Prompt: Scan the entries and copy each line where the word "Care" is present.

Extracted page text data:
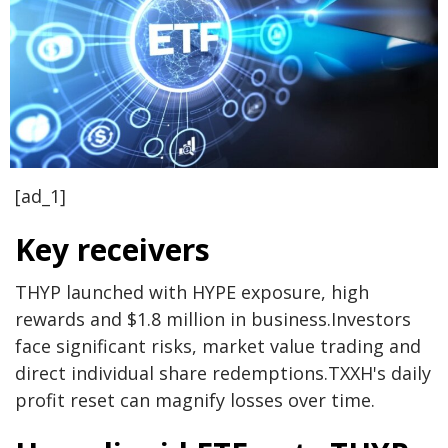
[ad_1]
Key receivers
THYP launched with HYPE exposure, high
rewards and $1.8 million in business.
Investors
face significant risks, market value trading and
direct individual share redemptions.
TXXH's daily
profit reset can magnify losses over time.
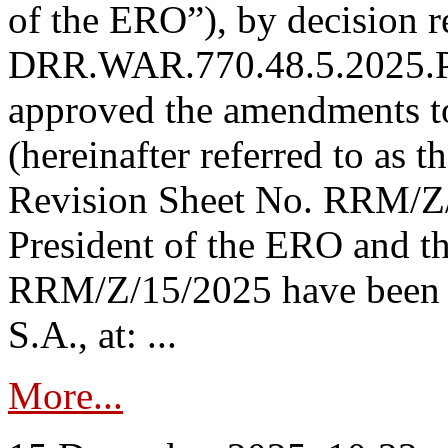
of the ERO”), by decision re
DRR.WAR.770.48.5.2025.P
approved the amendments t
(hereinafter referred to as t
Revision Sheet No. RRM/Z/
President of the ERO and t
RRM/Z/15/2025 have been p
S.A., at: ...
More...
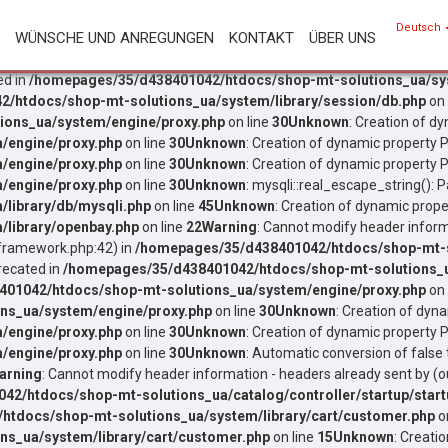
Deutsch
WÜNSCHE UND ANREGUNGEN
KONTAKT
ÜBER UNS
ed in
/homepages/35/d438401042/htdocs/shop-mt-solutions_ua/sys
/htdocs/shop-mt-solutions_ua/system/library/session/db.php
on 
ons_ua/system/engine/proxy.php
on line
30
Unknown
: Creation of d
/engine/proxy.php
on line
30
Unknown
: Creation of dynamic property P
/engine/proxy.php
on line
30
Unknown
: Creation of dynamic property P
/engine/proxy.php
on line
30
Unknown
: mysqli::real_escape_string(): P
library/db/mysqli.php
on line
45
Unknown
: Creation of dynamic prope
library/openbay.php
on line
22
Warning
: Cannot modify header inform
ramework.php:42) in
/homepages/35/d438401042/htdocs/shop-mt-so
recated in
/homepages/35/d438401042/htdocs/shop-mt-solutions_u
01042/htdocs/shop-mt-solutions_ua/system/engine/proxy.php
on 
ns_ua/system/engine/proxy.php
on line
30
Unknown
: Creation of dyn
/engine/proxy.php
on line
30
Unknown
: Creation of dynamic property P
/engine/proxy.php
on line
30
Unknown
: Automatic conversion of false 
arning
: Cannot modify header information - headers already sent by
2/htdocs/shop-mt-solutions_ua/catalog/controller/startup/start
tdocs/shop-mt-solutions_ua/system/library/cart/customer.php
o
s_ua/system/library/cart/customer.php
on line
15
Unknown
: Creati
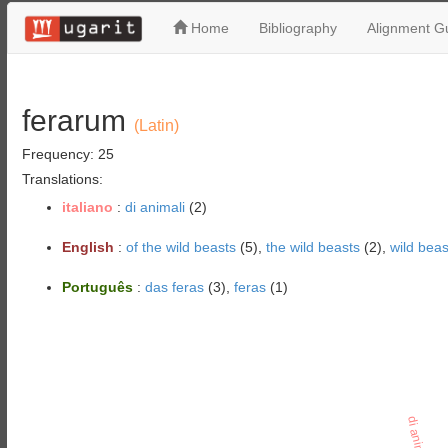
Home
Bibliography
Alignment Gu
ferarum
(Latin)
Frequency: 25
Translations:
italiano
:
di animali
(2)
English
:
of the wild beasts
(5),
the wild beasts
(2),
wild beas
Português
:
das feras
(3),
feras
(1)
di animali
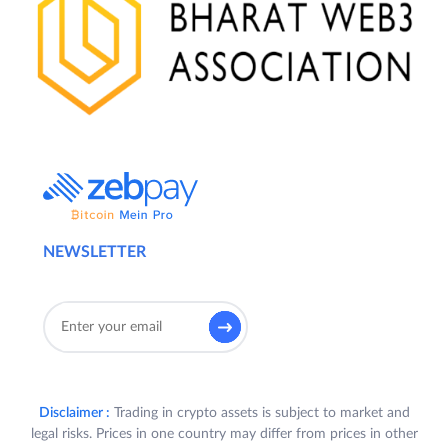
NEWSLETTER
Disclaimer :
Trading in crypto assets is subject to market and
legal risks. Prices in one country may differ from prices in other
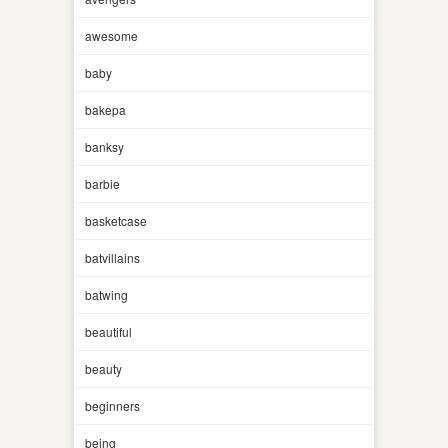
awesome
baby
bakepa
banksy
barbie
basketcase
batvillains
batwing
beautiful
beauty
beginners
being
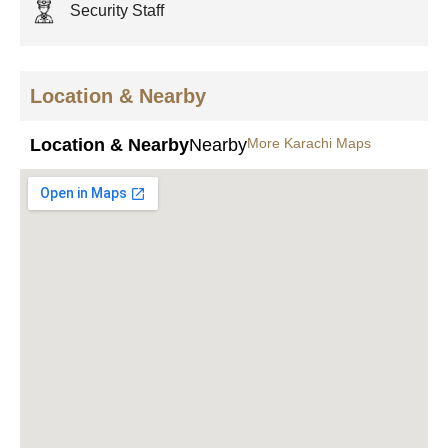
Security Staff
Location & Nearby
Location & Nearby
Nearby
More Karachi Maps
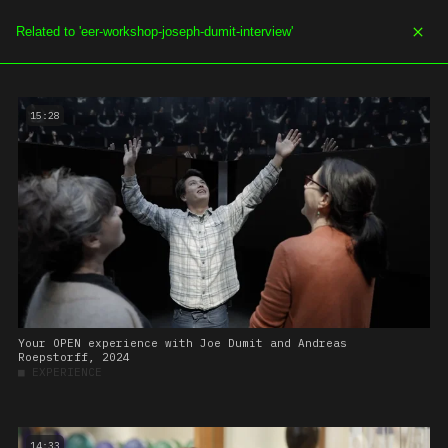
SOE.TV
MENU
15:28
Your OPEN experience with Joe Dumit and Andreas
Roepstorff, 2024
■
EXPERIENCE
14:33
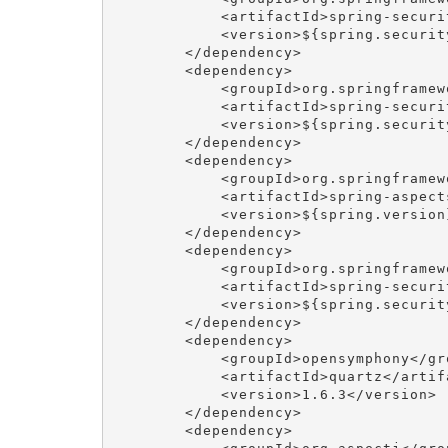
            <artifactId>spring-securi
            <version>${spring.security
        </dependency>

        <dependency>

            <groupId>org.springframew
            <artifactId>spring-securi
            <version>${spring.security
        </dependency>

        <dependency>

            <groupId>org.springframewo
            <artifactId>spring-aspects
            <version>${spring.version}
        </dependency>

        <dependency>

            <groupId>org.springframew
            <artifactId>spring-securi
            <version>${spring.security
        </dependency>

        <dependency>

            <groupId>opensymphony</gro
            <artifactId>quartz</artifa
            <version>1.6.3</version>

        </dependency>

        <dependency>
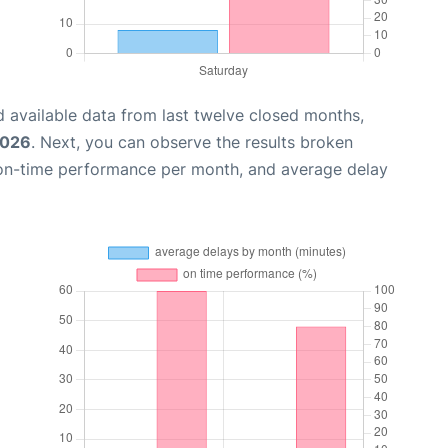
 available data from last twelve closed months,
2026
. Next, you can observe the results broken
 on-time performance per month, and average delay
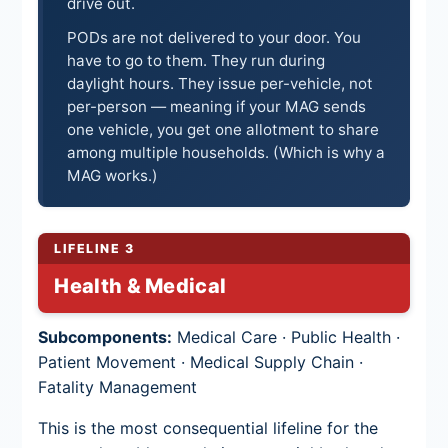
drive out.
PODs are not delivered to your door. You
have to go to them. They run during
daylight hours. They issue per-vehicle, not
per-person — meaning if your MAG sends
one vehicle, you get one allotment to share
among multiple households. (Which is why a
MAG works.)
LIFELINE 3
Health & Medical
Subcomponents:
Medical Care · Public Health ·
Patient Movement · Medical Supply Chain ·
Fatality Management
This is the most consequential lifeline for the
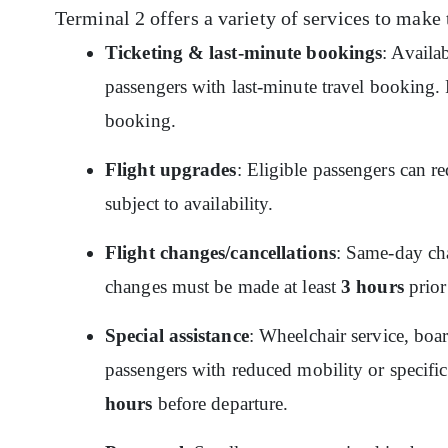
Terminal 2 offers a variety of services to make 
Ticketing & last-minute bookings
: Availa
passengers with last-minute travel booking. P
booking.
Flight upgrades
: Eligible passengers can re
subject to availability.
Flight changes/cancellations
: Same-day cha
changes must be made at least
3 hours
prior
Special assistance
: Wheelchair service, boar
passengers with reduced mobility or specific
hours
before departure.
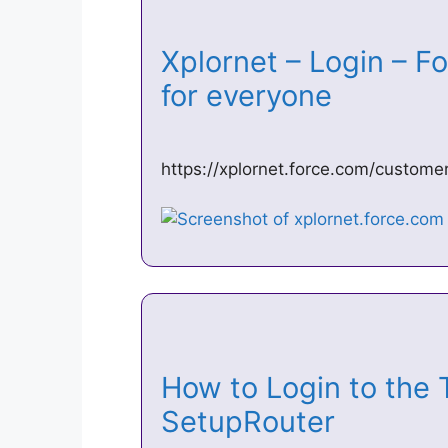
Xplornet – Login – F
for everyone
https://xplornet.force.com/custom
How to Login to the
SetupRouter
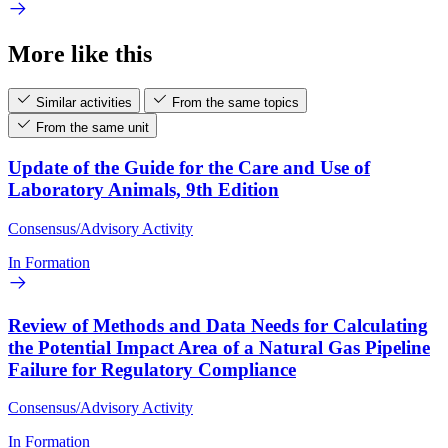
More like this
Similar activities
From the same topics
From the same unit
Update of the Guide for the Care and Use of
Laboratory Animals, 9th Edition
Consensus/Advisory Activity
In Formation
Review of Methods and Data Needs for Calculating
the Potential Impact Area of a Natural Gas Pipeline
Failure for Regulatory Compliance
Consensus/Advisory Activity
In Formation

Answer space:
Medical Care · Public Health ·
Update of the Guide for the Care and Use of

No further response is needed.